Return the data exactly, without pictures.
____ Data for this exercise
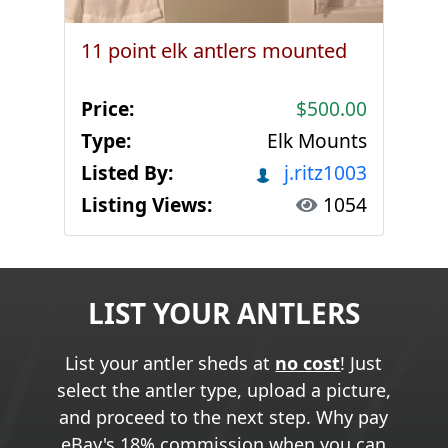
11 point elk antlers mounted
Price:
$500.00
Type:
Elk Mounts
Listed By:
j.ritz1003
Listing Views:
1054
LIST YOUR ANTLERS
List your antler sheds at
no cost
! Just
select the antler type, upload a picture,
and proceed to the next step. Why pay
eBay's 18% commission when you can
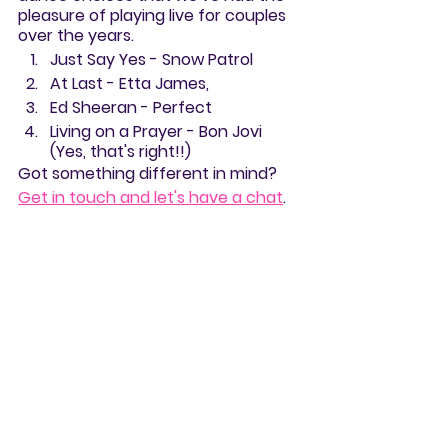
pleasure of playing live for couples 
over the years. 
Just Say Yes - Snow Patrol
At Last - Etta James, 
Ed Sheeran - Perfect
Living on a Prayer - Bon Jovi 
(Yes, that's right!!)
Got something different in mind? 
Get in touch and let's have a chat
.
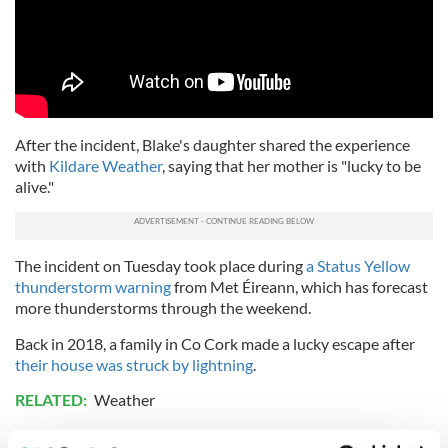
After the incident, Blake's daughter shared the experience
with
Kildare Weather
, saying that her mother is "lucky to be
alive."
The incident on Tuesday took place during
a Status Yellow
thunderstorm warning
from Met Éireann, which has forecast
more thunderstorms through the weekend.
Back in 2018, a family in Co Cork made a lucky escape after
their house was struck by lightning
.
RELATED:
Weather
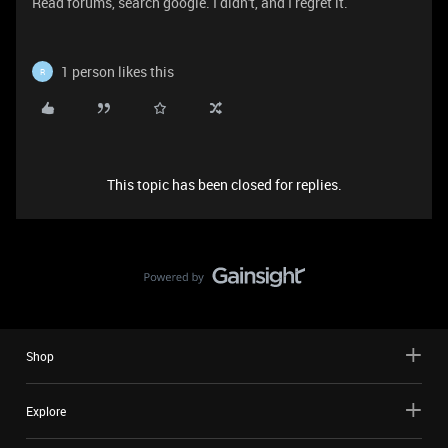
Read forums, search google. I didn't, and I regret it.
1 person likes this
R
This topic has been closed for replies.
Shop
Explore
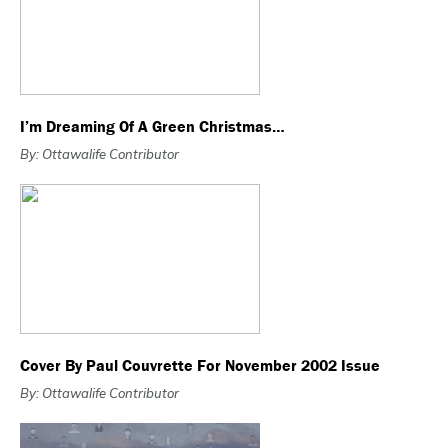
I’m Dreaming Of A Green Christmas…
By: Ottawalife Contributor
Cover By Paul Couvrette For November 2002 Issue
By: Ottawalife Contributor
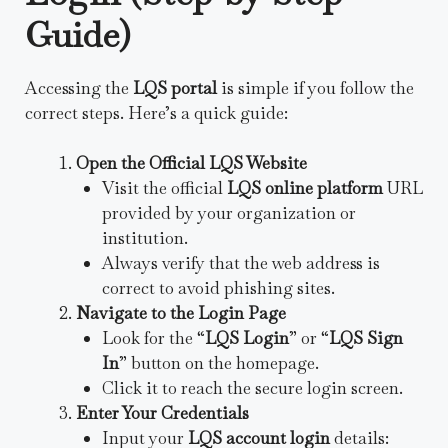
Guide)
Accessing the
LQS portal
is simple if you follow the
correct steps. Here’s a quick guide:
Open the Official LQS Website
Visit the official
LQS online platform
URL
provided by your organization or
institution.
Always verify that the web address is
correct to avoid phishing sites.
Navigate to the Login Page
Look for the “
LQS Login
” or “
LQS Sign
In
” button on the homepage.
Click it to reach the secure login screen.
Enter Your Credentials
Input your
LQS account login
details:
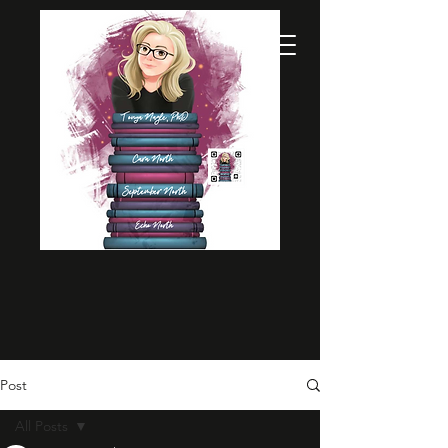
Post
All Posts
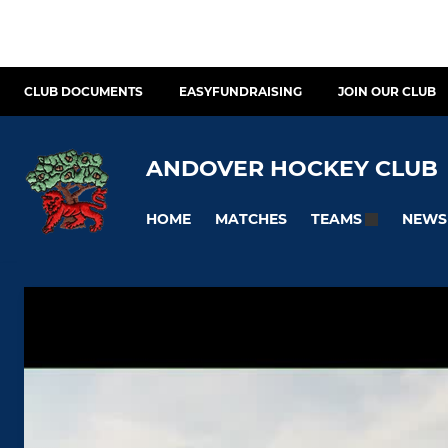
CLUB DOCUMENTS
EASYFUNDRAISING
JOIN OUR CLUB
ANDOVER HOCKEY CLUB
HOME
MATCHES
NEWS
TEAMS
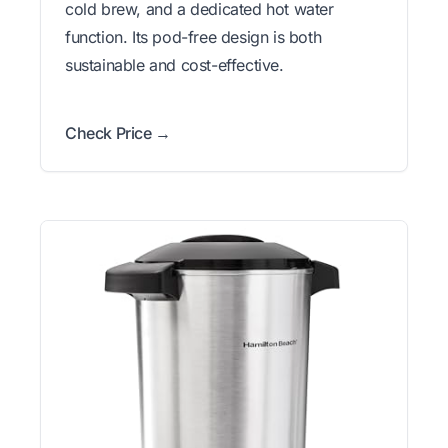
cold brew, and a dedicated hot water
function. Its pod-free design is both
sustainable and cost-effective.
Check Price →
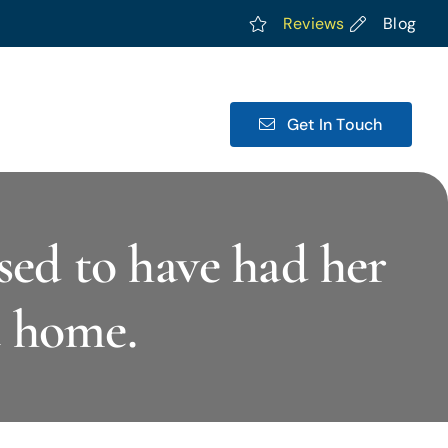
Reviews
Blog
Get In Touch
sed to have had her
a home.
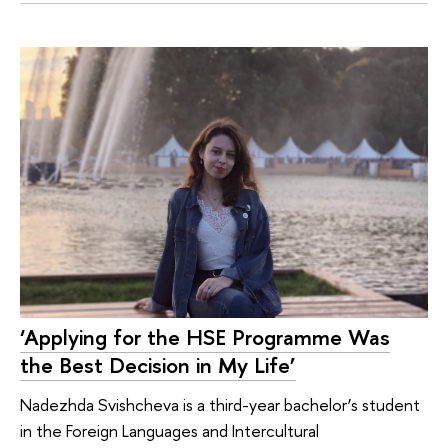
‘Applying for the HSE Programme Was
the Best Decision in My Life’
Nadezhda Svishcheva is a third-year bachelor’s student
in the Foreign Languages and Intercultural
________
**Result below**
11 point elk antlers mounted
Price:
$500.00
Type:
Elk Mounts
Listed By:
j.ritz1003
Listing Views:
1054
LIST YOUR ANTLERS
List your antler sheds at
no cost
! Just
select the antler type, upload a picture,
and proceed to the next step. Why pay
eBay's 18% commission when you can
pleasure of playing live for couples 
over the years. 
Just Say Yes - Snow Patrol
At Last - Etta James, 
Ed Sheeran - Perfect
Living on a Prayer - Bon Jovi 
(Yes, that's right!!)
Got something different in mind? 
Get in touch and let's have a chat
.
After the incident, Blake's daughter shared the experience
with
Kildare Weather
, saying that her mother is "lucky to be
alive."
The incident on Tuesday took place during
a Status Yellow
thunderstorm warning
from Met Éireann, which has forecast
more thunderstorms through the weekend.
Back in 2018, a family in Co Cork made a lucky escape after
their house was struck by lightning
.
RELATED:
Weather
Read forums, search google. I didn't, and I regret it.
1 person likes this
R
This topic has been closed for replies.
Shop
Explore
I’m Dreaming Of A Green Christmas…
By: Ottawalife Contributor
Cover By Paul Couvrette For November 2002 Issue
By: Ottawalife Contributor
Guide)
Accessing the
LQS portal
is simple if you follow the
correct steps. Here’s a quick guide:
Open the Official LQS Website
Visit the official
LQS online platform
URL
provided by your organization or
institution.
Always verify that the web address is
correct to avoid phishing sites.
Navigate to the Login Page
Look for the “
LQS Login
” or “
LQS Sign
In
” button on the homepage.
Click it to reach the secure login screen.
Enter Your Credentials
Input your
LQS account login
details:
Post
All Posts
CLUB DOCUMENTS
EASYFUNDRAISING
JOIN OUR CLUB
ANDOVER HOCKEY CLUB
HOME
MATCHES
NEWS
TEAMS
cold brew, and a dedicated hot water
function. Its pod-free design is both
sustainable and cost-effective.
Check Price →
Reviews
Blog
Get In Touch
sed to have had her
a home.
‘Applying for the HSE Programme Was
the Best Decision in My Life’
Nadezhda Svishcheva is a third-year bachelor’s student
in the Foreign Languages and Intercultural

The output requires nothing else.